WeeklyWorker

Letters

Election at last

In the Weekly Worker back in July I argued that “The election of Johnson as prime minister is a time to reflect on the dangers the working class movement now faces. Johnson can win as long as he avoids imposing a no-deal Brexit and avoids a general election before the UK leaves the European Union on October 31. After the deal is ratified by the Commons, Johnson will use this patriotic kudos to call and win a general election” (Letters, July 25).

How could this happen? “We can only guess how Johnson will get his revised May deal. The most straightforward is to draw the economic border with the EU down the Irish Sea and do the checks in Liverpool, etc. There is then no need for an Irish backstop. Of course, Johnson will have to throw the Democratic Unionist Party under the bus. Yet the Tory rank and file have already said they would happily lose Ireland if only they could get Brexit and defeat Corbyn.”

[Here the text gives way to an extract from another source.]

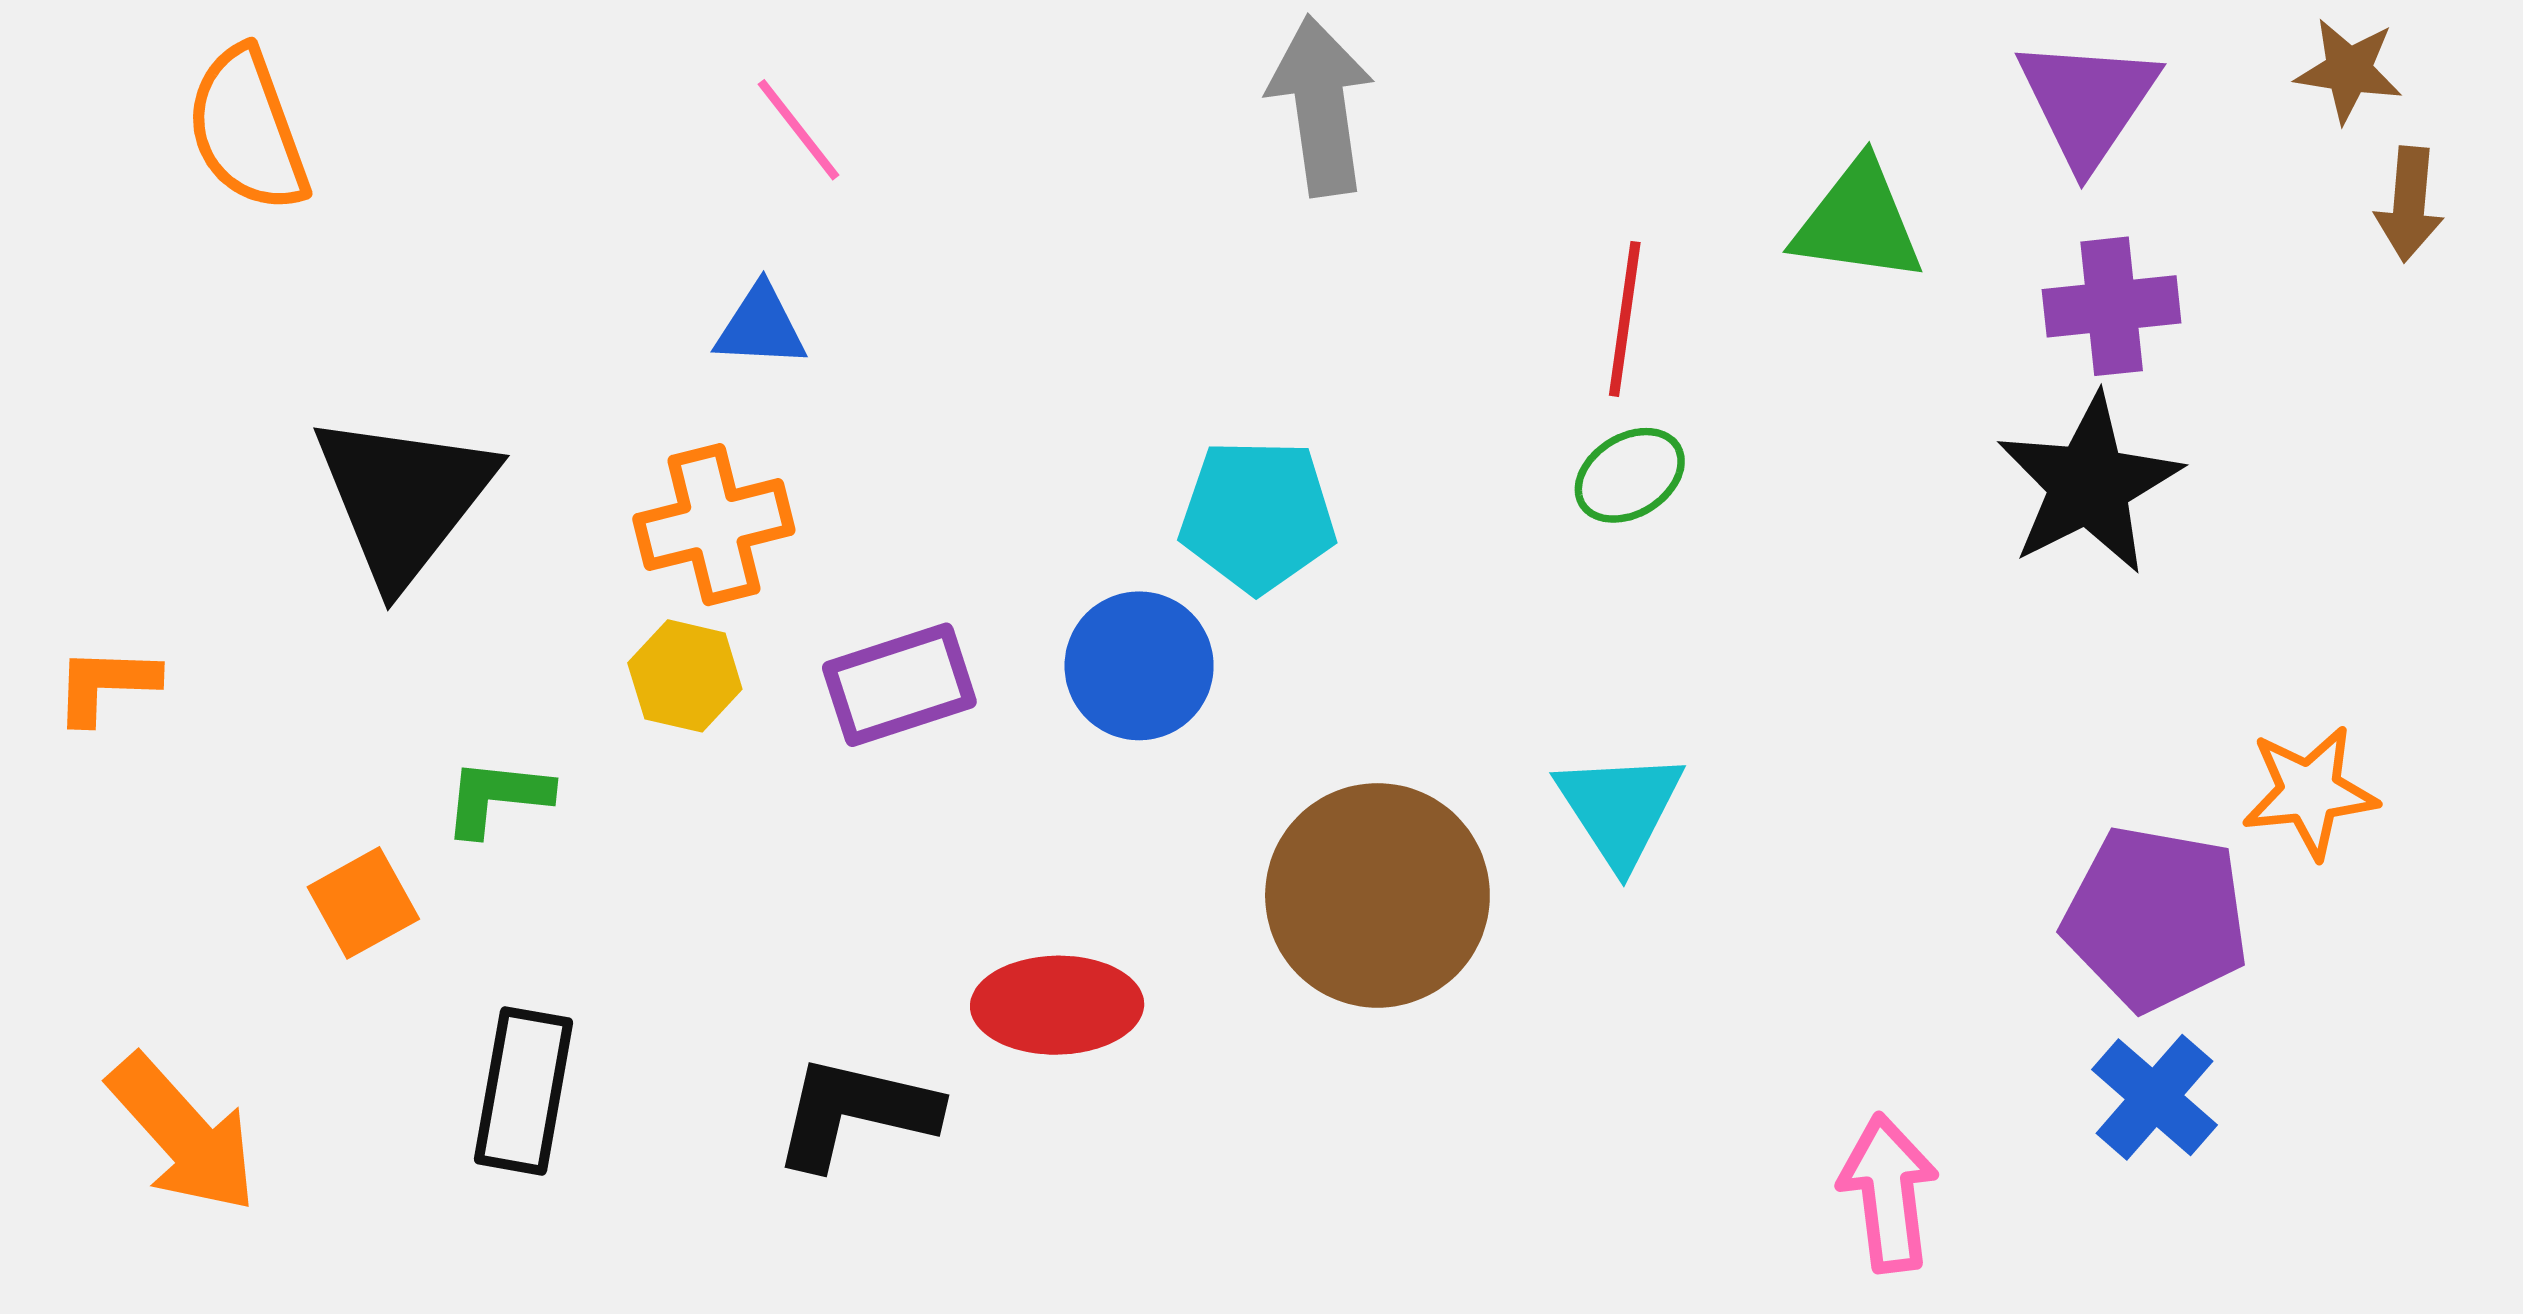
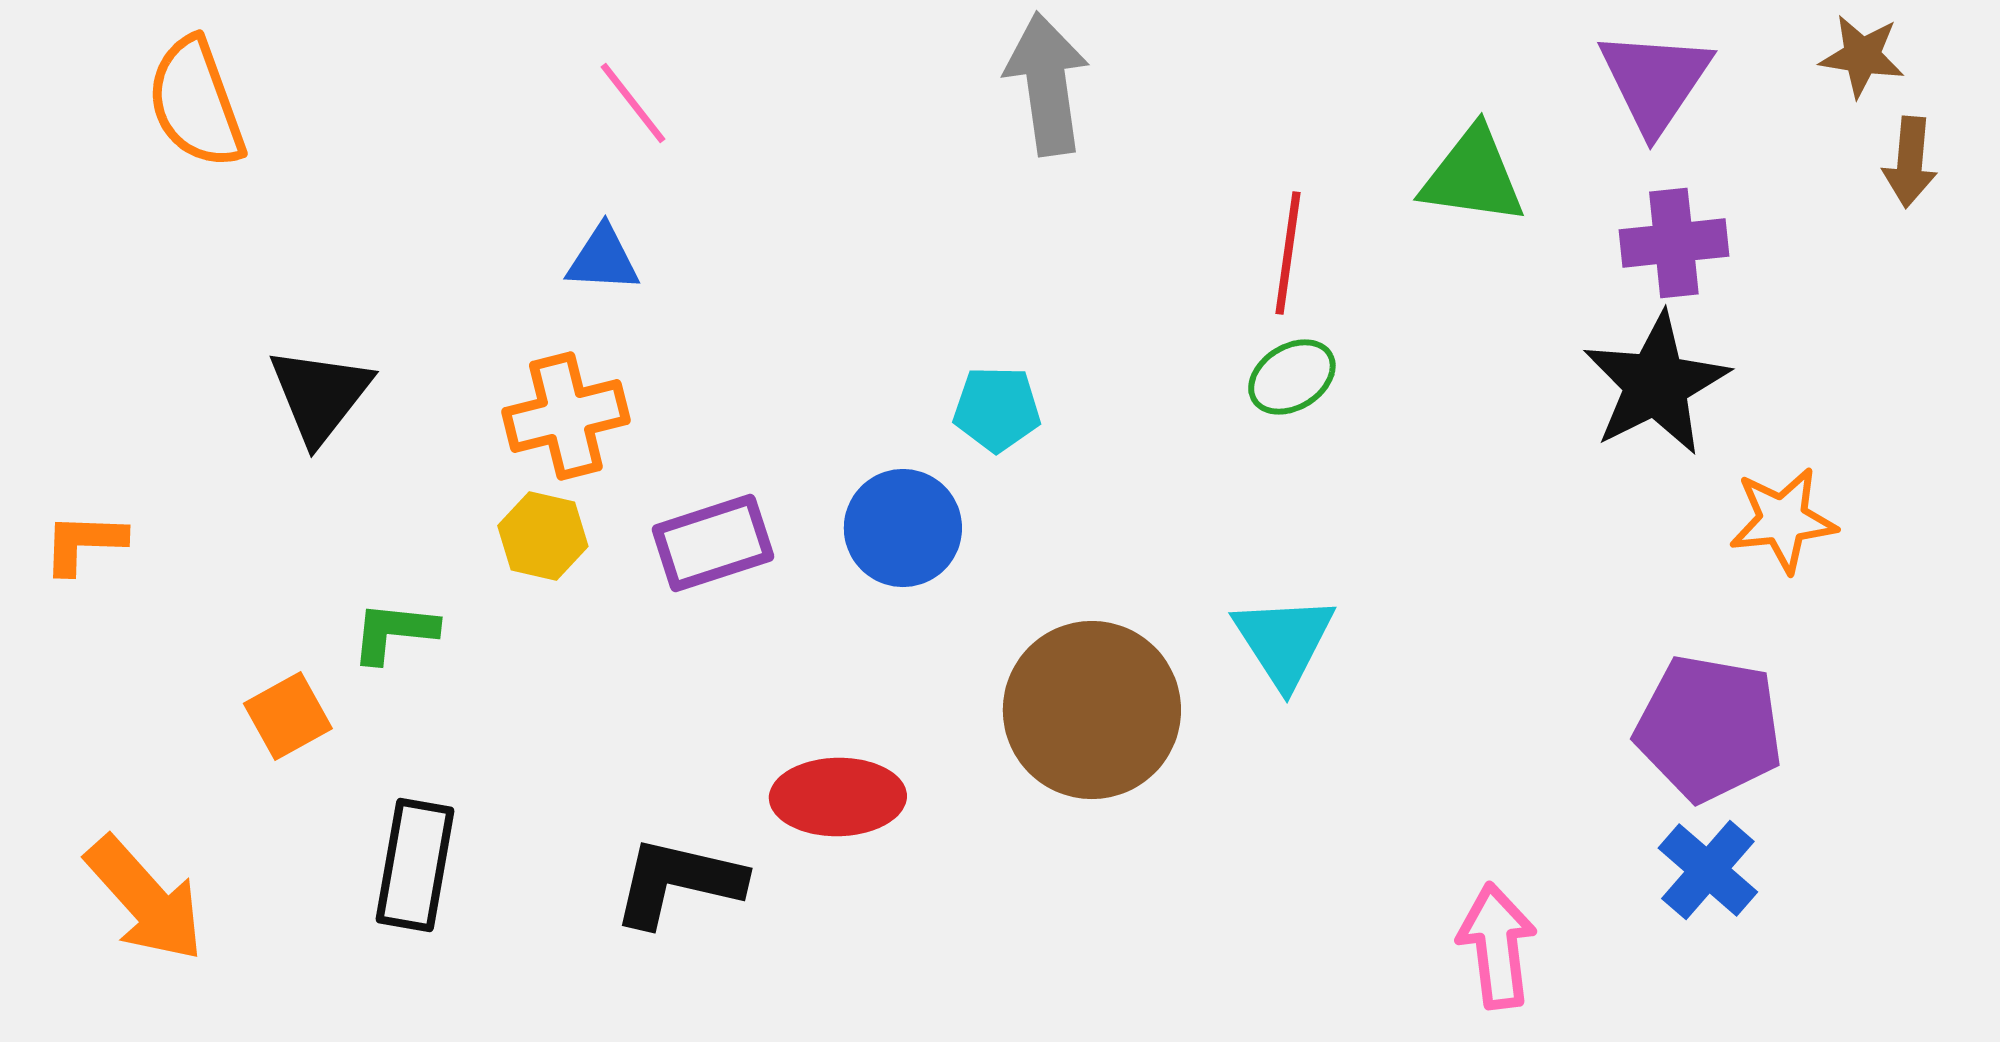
black triangle: (404, 498) -> (320, 395), size x0.7
cyan pentagon: (1258, 516) -> (997, 409), size x0.7
orange star: (2310, 792) -> (1783, 520), moved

In October The Sunday Times editorial came to a similar conclusion: “A prime minister who has delivered Brexit would be in a strong position to inflict a heavy defeat on a hopeless Labour leader, particularly one around whom the vultures in his own party are already circulating” (October 13). The birds of prey - Swinson, Watson, Blair, Starmer, Thornberry and McDonnell - were seen in the skies squawking for a second referendum to finally finish Corbyn off.

Rachel Sylvester in The Times noted that “most Labour MPs would prefer to have a [‘remain’] referendum first. Some of them hate the idea of campaigning for a hard-left Labour leader to become PM; others fear that the party’s position on Europe is so confused that they would haemorrhage votes” (October 15). So the last battle in the Commons had Corbyn securing Labour backing for a general election, not a second referendum.

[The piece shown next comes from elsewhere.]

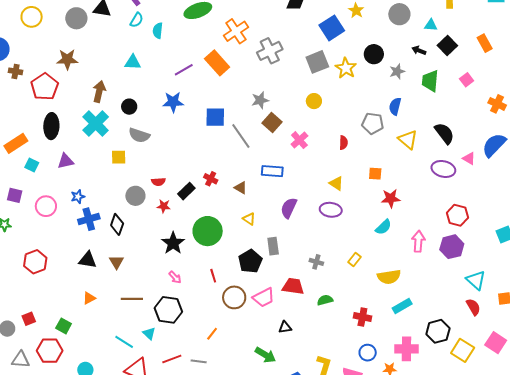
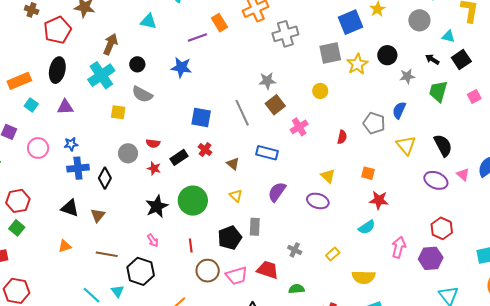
orange rectangle: (217, 63) -> (219, 23), moved, size x0.7
blue square: (215, 117) -> (201, 118), moved
green square: (64, 326) -> (17, 228), moved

It is perhaps no coincidence that Corbyn’s victory came in the same week that the People’s Vote campaign split. The underlying or unseen tension is between two polar extremes - a democratic demand for a ratification referendum and the liberal demand for ‘remain’ question in a ‘second referendum’. The democrats confront the liberals.

The demand for a second ‘remain’ referendum has no majority in parliament and no majority support in the country. The liberals are trying to overthrow the 2016 referendum without the backing of the majority of the working class. This is straight from the anarcho-liberal playbook of Swinson, Watson, etc. The only purpose of this nonsense on stilts was, like the Zionist campaign, to undermine or destroy Corbyn.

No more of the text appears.